In exchange for a $200 million cash payment and a $685 million subordinated claim that won’t be paid out until after all creditors and other governmental bodies have been paid, the IRS agreed to settle its $24 billion in claims.

As reported by GreatGameIndia earlier, during an April 12 last year hearing in the United States Bankruptcy Court for the District of Delaware, lawyers representing FTX with Sullivan & Cromwell said that the crypto firm had recovered roughly $7.3 billion in liquid assets. They considered rebooting the exchange, but it was later abandoned in favor of repaying its customers and creditors.

In exchange for FTX users and investors receiving their full payment plus interest, the CFTC and other unidentified government claimants consented to have their claims deemed subordinate.
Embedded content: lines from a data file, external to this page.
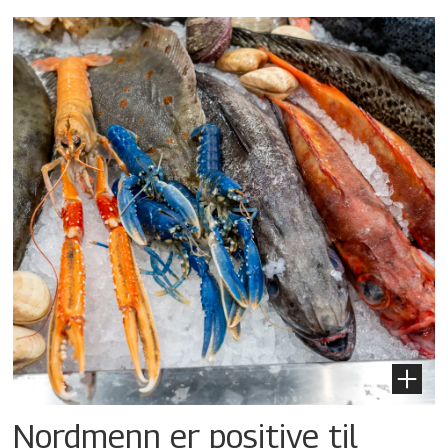
Nordmenn er positive til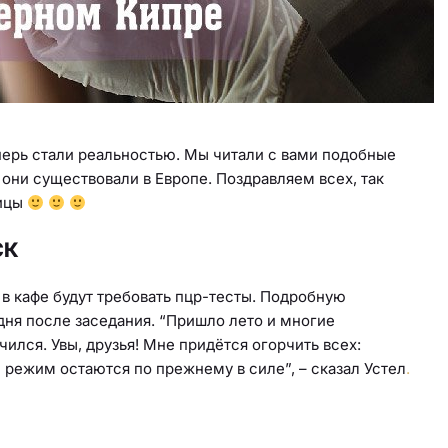
перь стали реальностью. Мы читали с вами подобные
 они существовали в Европе. Поздравляем всех, так
ницы
СК
 в кафе будут требовать пцр-тесты. Подробную
ня после заседания. “Пришло лето и многие
чился. Увы, друзья! Мне придётся огорчить всех:
режим остаются по прежнему в силе”, – сказал Устел
.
The press statement states that there are also plans to establish a special fund to provide “supplemental restitution” to specific clients and creditors, although the specifics of this arrangement have not yet been established.

June is the date of the hearing to go over the suggested plan.

Sam Bankman-Fried, the former CEO of FTX and convicted fraudster, has previously tried to cite the estate’s capacity to reimburse clients in full as proof that the demise of his exchange caused “zero” harm to its clientele. Bankman-Fried’s attorneys contended, in part because clients would receive their full refund, that their client ought to receive a low term prior to his sentencing in March.

Remarkably, had it not been for the implosion of Terra-Luna “stablecoin” precisely two years prior, which set off a chain reaction of liquidations throughout the cryptocurrency world, culminating in a 50% decline in bitcoin within a single month in May and June of 2022, not only would FTX remain afloat, but SBF would also be among the wealthiest individuals on the planet freely.

In a letter to the court, Ray and several other FTX creditors contended that just because the estate was able to gather enough money to compensate his victims—the product of “tens of thousands of hours… spent digging through the rubble of Mr. Bankman-Fried’s sprawling criminal enterprise to unearth every possible dollar, token, or other asset”—does not absolve him of criminal responsibility for his actions.

Bankman-Fried received a 25-year prison term. He intends to challenge both his conviction and sentence. In hindsight, he might receive a lighter sentence given that people who held money in his bankrupt exchange received up to a 42% return.